DuckLake splits a traditional data warehouse into three independent layers:

┌─────────────────────────────────┐
│         DuckDB (Compute)        │  ← Runs anywhere: laptop, CI, Lambda
├─────────────────────────────────┤
│      Postgres (Metadata)        │  ← Schema, partitions, snapshots
├─────────────────────────────────┤
│         S3 (Storage)            │  ← Parquet files, append-only
└─────────────────────────────────┘
  • No vendor lock-in — metadata is Postgres tables, data is Parquet on S3
  • Time travel — DuckLake tracks snapshots, so you can query any prior state
  • Multi-writer safe — Postgres handles catalog concurrency
  • Zero servers — DuckDB runs in-process, Neon and S3 are serverless

Why This Stack

The traditional modern data stack (Fivetran + Snowflake + dbt) costs real money and requires managed services.
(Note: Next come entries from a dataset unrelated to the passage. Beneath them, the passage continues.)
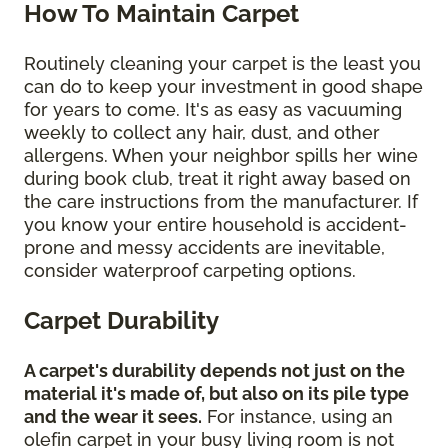
How To Maintain Carpet
Routinely cleaning your carpet is the least you
can do to keep your investment in good shape
for years to come. It's as easy as vacuuming
weekly to collect any hair, dust, and other
allergens. When your neighbor spills her wine
during book club, treat it right away based on
the care instructions from the manufacturer. If
you know your entire household is accident-
prone and messy accidents are inevitable,
consider waterproof carpeting options.
Carpet Durability
A carpet's durability depends not just on the
material it's made of, but also on its pile type
and the wear it sees.
For instance, using an
olefin carpet in your busy living room is not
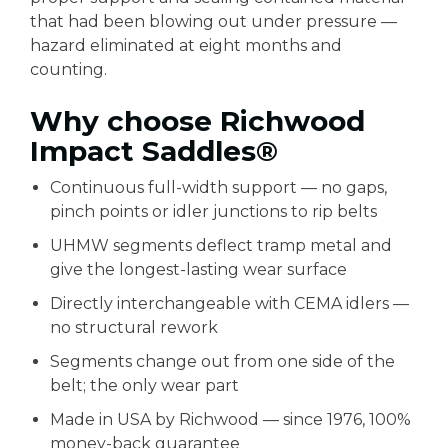
that had been blowing out under pressure —
hazard eliminated at eight months and
counting.
Why choose Richwood
Impact Saddles®
Continuous full-width support — no gaps,
pinch points or idler junctions to rip belts
UHMW segments deflect tramp metal and
give the longest-lasting wear surface
Directly interchangeable with CEMA idlers —
no structural rework
Segments change out from one side of the
belt; the only wear part
Made in USA by Richwood — since 1976, 100%
money-back guarantee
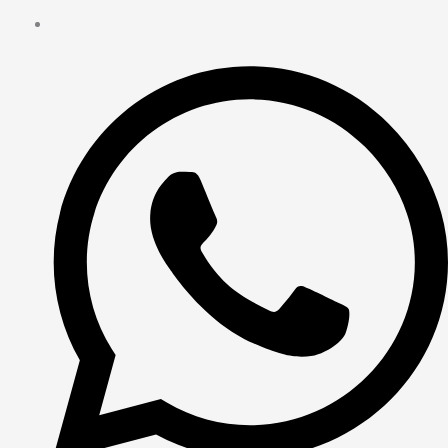
Contact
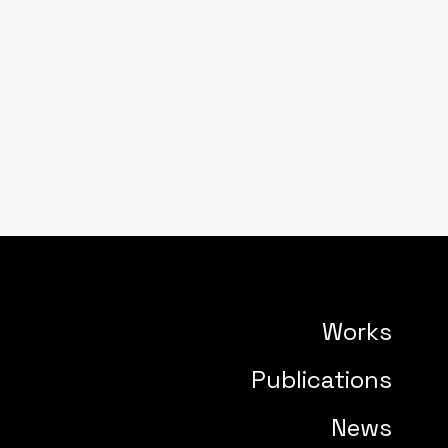
Works
Publications
News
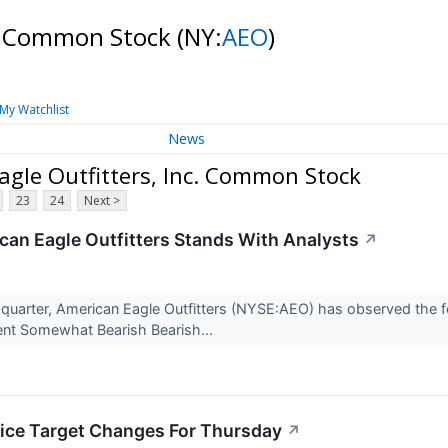
c. Common Stock
(NY:
AEO
)
My Watchlist
News
gle Outfitters, Inc. Common Stock
23
24
Next >
an Eagle Outfitters Stands With Analysts
↗
t quarter, American Eagle Outfitters (NYSE:AEO) has observed the f
erent Somewhat Bearish Bearish...
rice Target Changes For Thursday
↗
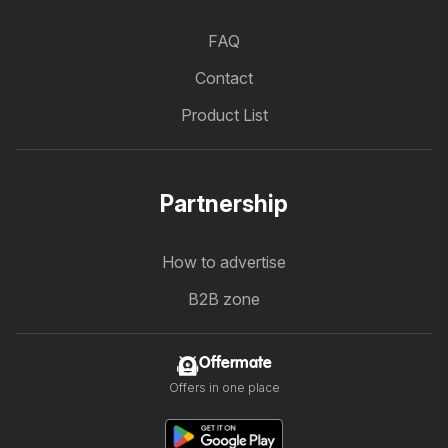
FAQ
Contact
Product List
Partnership
How to advertise
B2B zone
Offermate
Offers in one place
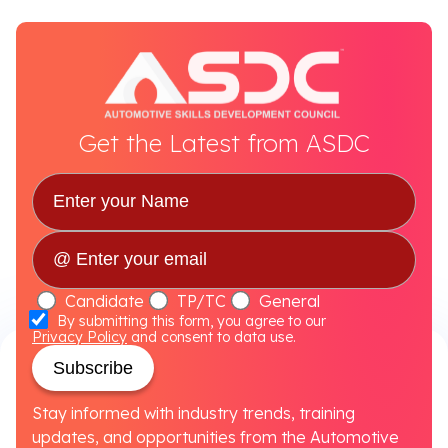
Get the Latest from ASDC
Candidate
TP/TC
General
By submitting this form, you agree to our
Privacy Policy
and consent to data use.
Subscribe
Stay informed with industry trends, training
updates, and opportunities from the Automotive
This stack achieves the same architecture pattern — extract → load → transform — with:

  • $0 compute — DuckDB runs locally
  • ~$0 metadata — Neon free tier (0.5 GB storage)
  • ~$0 storage — S3 costs pennies for demo-scale data
  • Full ELT lineage — dlt tracks every load, dbt tracks every transform
  • Production-grade patterns — The same separation of concerns scales up

License

MIT